In the world of online communication, an emoji can paint a thousand words, and our love affair with these little icons shows no sign of abating. Six billion stickers and emojis are sent around the world each day, conveying moods from playful and celebratory to heavy-hearted or fuming mad. And as our non-verbal online communication evolves, people are looking for something more nuanced to represent them than variations on the simplistic smiley face.
Bitmoji’s cartoonish avatars have fed into this desire for a mini-me likeness to express ourselves on social and messages since 2014. The app, developed from the free-form comic strip app Bitstrips, allows users to create a self-representative avatar and gives them a selection of sticker packs, letting users insert themselves into easily meme-able images to send to friends and family.
The company was snapped up by Snapchat in 2016. In 2017 Bitmoji rose up the download charts to become the most downloaded iOS app of the year worldwide—with Snapchat itself in second place.
Two tech titans have recently unveiled new ventures in the personalized social avatar space, eyeing the potential for future growth. June 2019 saw the Australian launch of Facebook’s new Avatars feature. This allows users to customize a virtual lookalike of themselves for use as stickers in Messenger chat and News Feed comments. Once you personalize your Avatar’s face, hair and clothes, they’ll star in a range of frequently updated stickers expressing a range of emotions and phrases. The feature is set to roll out across the rest of the world in late 2019 or early 2020.

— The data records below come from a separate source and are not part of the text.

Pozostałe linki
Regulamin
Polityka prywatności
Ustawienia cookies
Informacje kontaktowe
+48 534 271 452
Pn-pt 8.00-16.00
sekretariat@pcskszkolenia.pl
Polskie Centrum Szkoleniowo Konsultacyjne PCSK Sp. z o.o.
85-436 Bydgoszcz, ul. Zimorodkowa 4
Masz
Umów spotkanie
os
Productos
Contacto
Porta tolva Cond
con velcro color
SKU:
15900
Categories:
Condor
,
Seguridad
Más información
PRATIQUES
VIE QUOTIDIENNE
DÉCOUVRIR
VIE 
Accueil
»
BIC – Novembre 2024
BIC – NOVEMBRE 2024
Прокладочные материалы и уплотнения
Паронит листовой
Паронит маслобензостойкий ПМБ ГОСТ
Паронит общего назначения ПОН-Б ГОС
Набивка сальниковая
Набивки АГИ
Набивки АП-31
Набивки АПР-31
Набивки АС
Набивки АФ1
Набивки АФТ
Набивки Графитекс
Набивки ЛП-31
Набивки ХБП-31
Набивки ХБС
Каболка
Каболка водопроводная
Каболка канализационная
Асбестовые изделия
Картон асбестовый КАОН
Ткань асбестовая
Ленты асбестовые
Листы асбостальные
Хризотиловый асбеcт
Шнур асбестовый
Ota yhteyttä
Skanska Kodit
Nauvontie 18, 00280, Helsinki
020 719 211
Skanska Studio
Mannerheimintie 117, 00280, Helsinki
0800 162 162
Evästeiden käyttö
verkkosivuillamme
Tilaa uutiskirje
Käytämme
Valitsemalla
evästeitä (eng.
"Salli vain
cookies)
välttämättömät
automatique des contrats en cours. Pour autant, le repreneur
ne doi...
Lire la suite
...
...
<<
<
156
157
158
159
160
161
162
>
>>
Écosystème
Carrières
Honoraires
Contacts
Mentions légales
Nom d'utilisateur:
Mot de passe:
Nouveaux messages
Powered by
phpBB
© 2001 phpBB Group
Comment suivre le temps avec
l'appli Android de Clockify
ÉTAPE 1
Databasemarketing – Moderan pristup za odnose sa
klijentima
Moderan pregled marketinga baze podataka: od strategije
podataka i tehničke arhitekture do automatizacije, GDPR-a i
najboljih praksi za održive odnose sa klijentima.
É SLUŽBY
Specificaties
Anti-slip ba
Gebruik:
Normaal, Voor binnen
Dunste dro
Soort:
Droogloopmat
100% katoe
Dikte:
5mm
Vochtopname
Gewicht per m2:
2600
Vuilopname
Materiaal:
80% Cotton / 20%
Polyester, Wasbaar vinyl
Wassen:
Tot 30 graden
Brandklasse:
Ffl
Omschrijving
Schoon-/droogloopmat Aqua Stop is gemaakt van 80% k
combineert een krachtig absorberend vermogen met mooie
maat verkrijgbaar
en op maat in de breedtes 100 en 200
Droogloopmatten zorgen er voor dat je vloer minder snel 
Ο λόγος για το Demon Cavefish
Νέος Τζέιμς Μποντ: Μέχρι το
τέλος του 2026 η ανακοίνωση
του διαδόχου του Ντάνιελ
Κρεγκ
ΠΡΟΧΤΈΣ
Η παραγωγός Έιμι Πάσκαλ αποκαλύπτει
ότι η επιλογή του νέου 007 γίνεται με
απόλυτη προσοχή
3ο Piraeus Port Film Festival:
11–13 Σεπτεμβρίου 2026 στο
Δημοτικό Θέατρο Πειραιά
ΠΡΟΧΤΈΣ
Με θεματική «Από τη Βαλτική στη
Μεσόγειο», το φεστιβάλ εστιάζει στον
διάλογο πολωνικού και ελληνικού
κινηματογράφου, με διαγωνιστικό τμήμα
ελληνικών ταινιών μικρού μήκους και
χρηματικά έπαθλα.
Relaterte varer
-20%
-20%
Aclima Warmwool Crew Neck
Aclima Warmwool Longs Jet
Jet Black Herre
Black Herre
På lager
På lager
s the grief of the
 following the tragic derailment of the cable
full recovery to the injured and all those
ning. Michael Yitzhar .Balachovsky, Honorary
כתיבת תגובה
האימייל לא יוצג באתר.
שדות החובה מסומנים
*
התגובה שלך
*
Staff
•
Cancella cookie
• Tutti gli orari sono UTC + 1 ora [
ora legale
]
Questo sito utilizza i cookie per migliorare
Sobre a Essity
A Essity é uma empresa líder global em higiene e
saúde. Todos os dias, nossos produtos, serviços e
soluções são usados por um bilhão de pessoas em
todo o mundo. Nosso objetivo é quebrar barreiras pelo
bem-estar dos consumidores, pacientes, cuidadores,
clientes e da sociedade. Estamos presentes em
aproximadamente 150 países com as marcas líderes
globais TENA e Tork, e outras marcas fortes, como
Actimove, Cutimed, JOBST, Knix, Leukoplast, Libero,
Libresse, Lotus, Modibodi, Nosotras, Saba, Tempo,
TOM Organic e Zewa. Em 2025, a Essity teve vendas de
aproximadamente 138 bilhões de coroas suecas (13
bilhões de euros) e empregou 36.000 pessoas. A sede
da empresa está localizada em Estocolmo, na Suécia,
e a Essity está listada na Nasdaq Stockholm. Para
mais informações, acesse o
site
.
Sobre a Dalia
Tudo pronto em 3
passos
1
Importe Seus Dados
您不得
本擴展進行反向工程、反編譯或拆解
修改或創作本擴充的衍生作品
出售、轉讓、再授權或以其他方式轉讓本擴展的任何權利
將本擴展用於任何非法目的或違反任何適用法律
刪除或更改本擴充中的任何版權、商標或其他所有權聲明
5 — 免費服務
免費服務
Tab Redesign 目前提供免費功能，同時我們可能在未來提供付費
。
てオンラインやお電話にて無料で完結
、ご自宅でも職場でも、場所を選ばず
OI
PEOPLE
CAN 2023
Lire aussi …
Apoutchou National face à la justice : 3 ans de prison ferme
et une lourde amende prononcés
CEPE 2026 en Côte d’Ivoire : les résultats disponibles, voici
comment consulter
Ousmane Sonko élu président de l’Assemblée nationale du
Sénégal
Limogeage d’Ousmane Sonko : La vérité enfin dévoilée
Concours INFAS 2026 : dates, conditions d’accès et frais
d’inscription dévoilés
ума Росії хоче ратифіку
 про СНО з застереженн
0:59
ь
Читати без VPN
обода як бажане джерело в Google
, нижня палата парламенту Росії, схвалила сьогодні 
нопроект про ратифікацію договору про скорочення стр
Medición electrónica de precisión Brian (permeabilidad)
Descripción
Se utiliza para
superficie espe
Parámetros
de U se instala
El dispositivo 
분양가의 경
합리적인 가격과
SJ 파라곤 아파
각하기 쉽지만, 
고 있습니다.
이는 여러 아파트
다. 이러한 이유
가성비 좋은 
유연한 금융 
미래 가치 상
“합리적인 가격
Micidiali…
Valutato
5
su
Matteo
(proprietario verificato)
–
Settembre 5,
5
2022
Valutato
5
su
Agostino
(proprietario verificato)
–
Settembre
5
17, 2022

Apple’s Memoji arrived as part of the iOS 12 update in 2018, allowing iPhone X users to create a custom 3D animated emoji of their own face. At the Apple Worldwide Developers Conference in June 2019, the company announced the launch of Memoji Stickers. These user likenesses imitate popular emoji reactions and poses and are automatically generated for every Memoji created. As stickers they can be easily pinged over to friends and family.
This year there’s a new player is making waves in the personalized emoji sector: Bmoji. Moving beyond cute, cartoonish representations it offers a more bespoke, highly-designed look. The app has a powerful USP: each original Bmoji is expertly crafted by a human designer, rather than pieced together from generic design elements. By breaking out of a limited selection of options for hair, skin and facial features, users are provided with a more authentic representation of themselves.
Bmoji is the brainchild of Turkish real estate scion Emir Bahadir, an entrepreneur who at the age of 27 is listed as one of the trailblazers in Forbes 30 under 30. He is founder of his own brokerage and development firm BHDR, along with multiple ventures in entertainment, lifestyle, and design and has amassed a personal Instagram following of 1.7million. With Bmoji, he is on a mission to humanize digital communication by celebrating individualism.
“While looking at other apps I noticed how I wasn’t able to make the emoji my own,” says Bahadir. “It was a stretch that people would recognize who it was, unless I sent it to them personally. I saw the gap in the market, and with an education in technology, it got me thinking how I could create something much better.”
Bmoji users select their package and upload their three favorite selfies, which are used by the design team to create their personalized Bmoji. This is then coded into the app and features in a range of stickers that can be used to communicate on smartphones and multiple platforms including Facebook, WhatsApp and Instagram. The refined look has been popular with those looking for more authenticity from their personalized emoji, and combines fun with a level of sophistication. “Unlike cartoon filters that simply blur and recolor your image, Bmoji enables users to express themselves in their highest level of authenticity, by capturing what makes one an individual,” says Bahadir.
The app comes with a deck of free lifestyle emoji stickers that depict items from planes to suitcases and drinks with more realism than standard emojis. These are updated monthly and can convey users adventures with a sense of luxury and refinement. Bmoji also allows for brand collaborations, with the potential for huge exposure across social media and messaging. The Baglietto superyacht 55M has already been Bmojified.
In this age of increasingly nonverbal communication and self-presentation, a complex ecosystem of multifaceted online identities is evolving. Bmoji is a simple yet powerful tool for curating your online persona, allowing you to tailor it more to your personal taste. “It’s really important to maintain our own individuality and feel comfortable with the identity that we are communicating with,” says Bahadir. “In a constantly changing world, it only stands to reason that our needs change as well. It is very important to be able to offer everyone a product that represents them fully.”
As digital communications become more sophisticated, consumers seek ever-higher levels of personalization and customization. Appealing to this desire for a highly curated life online, Bmoji is one to watch.